Listed records section start

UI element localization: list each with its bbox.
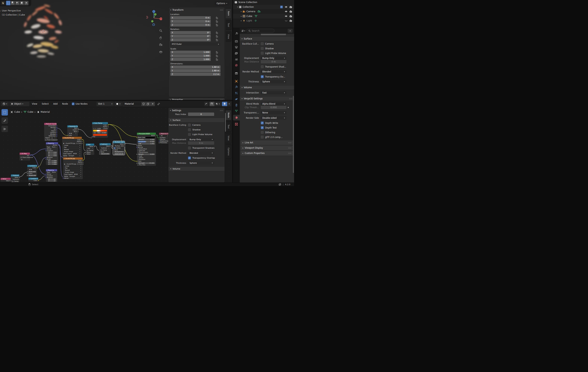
node-math-subtract-1[interactable]: ▾SubtractValueSubtract▾ClampValueValue0.… (99, 143, 111, 155)
socket-in[interactable] (63, 178, 64, 179)
select-invert-mode-button[interactable] (20, 1, 24, 5)
node-dropdown[interactable]: Straight▾ (69, 175, 82, 177)
use-nodes-toggle[interactable]: ✓Use Nodes (72, 103, 88, 105)
tab-item[interactable]: Item (226, 9, 231, 19)
search-input[interactable] (252, 30, 271, 32)
expander-chevron-right-icon[interactable]: ▸ (241, 11, 242, 12)
add-stop-button[interactable]: + (93, 128, 94, 130)
socket-out[interactable] (19, 177, 20, 178)
section-volume[interactable]: ▾Volume (240, 85, 294, 90)
node-dropdown[interactable]: Single Image▾ (64, 171, 82, 173)
preview-options-dropdown[interactable]: ▾ (227, 103, 231, 105)
panel-grip[interactable] (220, 9, 223, 11)
dropdown-blend-mode[interactable]: Alpha Blend▾ (261, 102, 286, 106)
panel-grip[interactable] (220, 99, 223, 100)
node-dropdown[interactable]: Linear▾ (63, 144, 81, 146)
transform-value-field[interactable]: X0 m (170, 16, 211, 19)
checkbox-unchecked[interactable] (12, 181, 13, 182)
section-volume[interactable]: ▾Volume (168, 166, 224, 171)
socket-in[interactable] (45, 148, 46, 150)
node-value-field[interactable]: Weight0.000 (138, 153, 155, 155)
options-button[interactable]: Options▾ (215, 1, 229, 5)
node-preview-toggle[interactable] (222, 102, 227, 106)
node-value-field[interactable]: Value0.800 (100, 153, 110, 155)
socket-in[interactable] (45, 157, 46, 158)
properties-tab-scene[interactable] (233, 56, 240, 62)
socket-in[interactable] (45, 174, 46, 175)
breadcrumb-material-name[interactable]: Material (41, 111, 50, 113)
lock-open-icon[interactable] (216, 58, 218, 61)
node-header[interactable]: ▾Material Outp (159, 133, 170, 135)
socket-in[interactable] (136, 163, 137, 164)
new-material-copy-button[interactable] (146, 102, 150, 106)
lock-open-icon[interactable] (216, 17, 218, 19)
node-header[interactable]: ▾Mapping (46, 169, 57, 171)
node-principled-bsdf[interactable]: ▾Principled BSDFBSDFBase ColorMetallic0.… (137, 132, 156, 166)
lock-open-icon[interactable] (216, 20, 218, 23)
properties-tab-data[interactable] (233, 108, 240, 114)
vector-value-field[interactable]: X0° (48, 179, 56, 180)
eye-icon[interactable] (285, 10, 287, 13)
lock-open-icon[interactable] (216, 39, 218, 41)
panel-title-settings[interactable]: ▾Settings (168, 108, 224, 112)
uv-map-field[interactable]: ▧ (21, 159, 29, 160)
properties-tab-render[interactable] (233, 39, 240, 44)
vector-value-field[interactable]: Z0 m (48, 155, 57, 156)
transform-value-field[interactable]: X1.000 (170, 51, 211, 54)
material-browse-dropdown[interactable]: ▾ (115, 102, 122, 106)
properties-tab-physics[interactable] (233, 96, 240, 102)
node-dropdown[interactable]: sRGB▾ (73, 174, 82, 175)
socket-out[interactable] (82, 162, 84, 163)
dropdown-render-method[interactable]: Blended▾ (188, 151, 214, 155)
shader-type-dropdown[interactable]: Object▾ (10, 102, 29, 106)
socket-in[interactable] (158, 139, 160, 140)
socket-out[interactable] (124, 143, 126, 145)
vector-value-field[interactable]: Z1.000 (48, 164, 57, 165)
checkbox-checked[interactable]: ✓ (188, 157, 191, 159)
image-name[interactable]: clouds256.jpg (66, 163, 77, 165)
checkbox-unchecked[interactable] (188, 133, 191, 136)
socket-in[interactable] (136, 137, 137, 138)
search-field[interactable] (247, 29, 274, 33)
socket-out[interactable] (56, 131, 57, 131)
socket-out[interactable] (82, 160, 84, 161)
node-dropdown[interactable]: Flat▾ (63, 147, 81, 148)
lock-open-icon[interactable] (216, 32, 218, 34)
socket-in[interactable] (158, 141, 160, 142)
socket-out[interactable] (56, 127, 57, 128)
lock-open-icon[interactable] (216, 24, 218, 26)
node-section-specular[interactable]: ▸Specular (137, 150, 156, 152)
node-dropdown[interactable]: Flat▾ (64, 167, 82, 169)
menu-view[interactable]: View (30, 103, 39, 105)
menu-select[interactable]: Select (40, 103, 51, 105)
expander-chevron-down-icon[interactable]: ▾ (237, 6, 238, 8)
section-surface[interactable]: ▾Surface (168, 118, 224, 122)
socket-out[interactable] (58, 145, 59, 146)
panel-grip[interactable] (288, 147, 291, 149)
color-ramp-gradient[interactable] (93, 130, 107, 131)
select-box-mode-button[interactable] (6, 1, 10, 5)
box-select-tool-button[interactable] (1, 109, 8, 116)
node-dropdown[interactable]: sRGB▾ (72, 153, 81, 154)
socket-out[interactable] (56, 125, 57, 126)
node-math-add[interactable]: ▾AddValueAdd▾ClampValueValue (85, 143, 94, 155)
node-color-ramp[interactable]: ▾Color RampColorAlpha+−▾RGB▾Linear▾2Pos0… (92, 122, 108, 138)
pin-icon[interactable] (157, 103, 160, 105)
socket-in[interactable] (85, 152, 86, 153)
node-header[interactable]: ▾Texture Coordinate (44, 123, 57, 125)
node-section-subsurface[interactable]: ▸Subsurface (137, 148, 156, 150)
snap-target-dropdown[interactable]: ▾ (214, 103, 221, 105)
node-header[interactable]: ▾Value (0, 178, 11, 180)
value-field-pass-index[interactable]: 0 (188, 112, 214, 116)
properties-tab-particles[interactable] (233, 90, 240, 96)
transform-value-field[interactable]: Y1.000 (170, 54, 211, 57)
outliner-row-scene-collection[interactable]: Scene Collection (233, 0, 294, 5)
socket-out[interactable] (56, 132, 57, 133)
transform-value-field[interactable]: Z0° (170, 38, 211, 41)
tab-view[interactable]: View (226, 32, 231, 42)
fake-user-shield-button[interactable] (141, 102, 146, 106)
socket-in[interactable] (136, 147, 137, 148)
node-section-emission[interactable]: ▾Emission (137, 159, 156, 160)
vector-value-field[interactable]: X0 m (48, 152, 57, 153)
node-section-transmission[interactable]: ▾Transmission (137, 152, 156, 153)
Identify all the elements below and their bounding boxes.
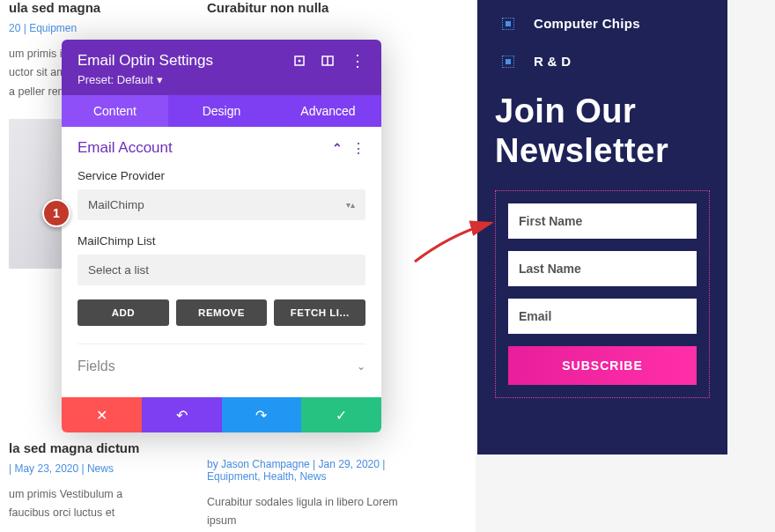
mailchimp-list-label: MailChimp List [78, 234, 365, 248]
last-name-input[interactable] [508, 251, 697, 286]
panel-body: Email Account ⌃ ⋮ Service Provider MailC… [62, 127, 381, 397]
list-buttons: ADD REMOVE FETCH LI... [78, 299, 365, 326]
sidebar-item-rd[interactable]: R & D [495, 54, 710, 69]
section-title: Email Account [78, 139, 173, 157]
chevron-up-icon[interactable]: ⌃ [332, 141, 343, 155]
remove-button[interactable]: REMOVE [176, 299, 268, 326]
undo-icon: ↶ [176, 407, 188, 424]
mailchimp-list-select[interactable]: Select a list [78, 255, 365, 285]
post-meta[interactable]: 20 | Equipmen [9, 22, 150, 34]
add-button[interactable]: ADD [78, 299, 169, 326]
post-meta[interactable]: | May 23, 2020 | News [9, 462, 150, 475]
close-icon: ✕ [96, 407, 107, 424]
tab-content[interactable]: Content [62, 95, 168, 127]
undo-button[interactable]: ↶ [142, 397, 222, 432]
fetch-lists-button[interactable]: FETCH LI... [274, 299, 365, 326]
section-fields[interactable]: Fields ⌄ [78, 344, 365, 388]
panel-title: Email Optin Settings [78, 52, 213, 70]
panel-footer: ✕ ↶ ↷ ✓ [62, 397, 381, 432]
expand-icon[interactable] [293, 55, 306, 67]
service-provider-select[interactable]: MailChimp ▾▴ [78, 189, 365, 220]
sidebar-item-label: Computer Chips [534, 16, 640, 31]
confirm-button[interactable]: ✓ [301, 397, 381, 432]
newsletter-sidebar: Computer Chips R & D Join Our Newsletter… [477, 0, 727, 454]
post-title: ula sed magna [9, 0, 150, 15]
preset-selector[interactable]: Preset: Default ▾ [78, 73, 365, 86]
tab-design[interactable]: Design [168, 95, 275, 127]
select-arrow-icon: ▾▴ [346, 200, 355, 210]
post-title: la sed magna dictum [9, 440, 150, 455]
post-body: Curabitur sodales ligula in libero Lorem… [207, 493, 427, 531]
redo-button[interactable]: ↷ [222, 397, 302, 432]
redo-icon: ↷ [255, 407, 267, 424]
section-email-account[interactable]: Email Account ⌃ ⋮ [78, 139, 365, 157]
chevron-down-icon: ⌄ [357, 360, 365, 373]
email-optin-settings-panel: Email Optin Settings ⋮ Preset: Default ▾… [62, 40, 381, 432]
post-meta[interactable]: by Jason Champagne | Jan 29, 2020 | Equi… [207, 458, 427, 483]
columns-icon[interactable] [321, 55, 334, 67]
header-icons: ⋮ [293, 55, 365, 67]
annotation-badge-1: 1 [42, 199, 70, 227]
check-icon: ✓ [336, 407, 347, 424]
cancel-button[interactable]: ✕ [62, 397, 142, 432]
chip-icon [502, 18, 514, 30]
svg-point-1 [299, 60, 301, 63]
chip-icon [502, 55, 514, 68]
select-value: Select a list [88, 263, 149, 277]
blog-lower-1: la sed magna dictum | May 23, 2020 | New… [0, 440, 159, 523]
service-provider-label: Service Provider [78, 169, 365, 182]
sidebar-item-label: R & D [534, 54, 571, 69]
post-body: um primis Vestibulum a faucibus orci luc… [9, 485, 150, 523]
newsletter-heading: Join Our Newsletter [495, 92, 710, 171]
email-input[interactable] [508, 299, 697, 334]
post-title: Curabitur non nulla [207, 0, 427, 15]
panel-header: Email Optin Settings ⋮ Preset: Default ▾ [62, 40, 381, 95]
subscribe-button[interactable]: SUBSCRIBE [508, 346, 697, 385]
blog-lower-2: by Jason Champagne | Jan 29, 2020 | Equi… [198, 458, 436, 531]
tabs: Content Design Advanced [62, 95, 381, 127]
more-icon[interactable]: ⋮ [351, 140, 365, 157]
section-title: Fields [78, 358, 115, 374]
select-value: MailChimp [88, 198, 144, 211]
first-name-input[interactable] [508, 203, 697, 239]
more-icon[interactable]: ⋮ [350, 55, 365, 67]
tab-advanced[interactable]: Advanced [275, 95, 381, 127]
newsletter-form: SUBSCRIBE [495, 190, 710, 398]
sidebar-item-chips[interactable]: Computer Chips [495, 16, 710, 31]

Listed records section end

- _Work required_
Within the records above, each line containing "checkbox" is to be returned.

- _Response to this exercise_
checkbox-unchecked[interactable] (12, 181, 13, 182)
checkbox-checked[interactable]: ✓ (188, 157, 191, 159)
checkbox-unchecked[interactable] (188, 133, 191, 136)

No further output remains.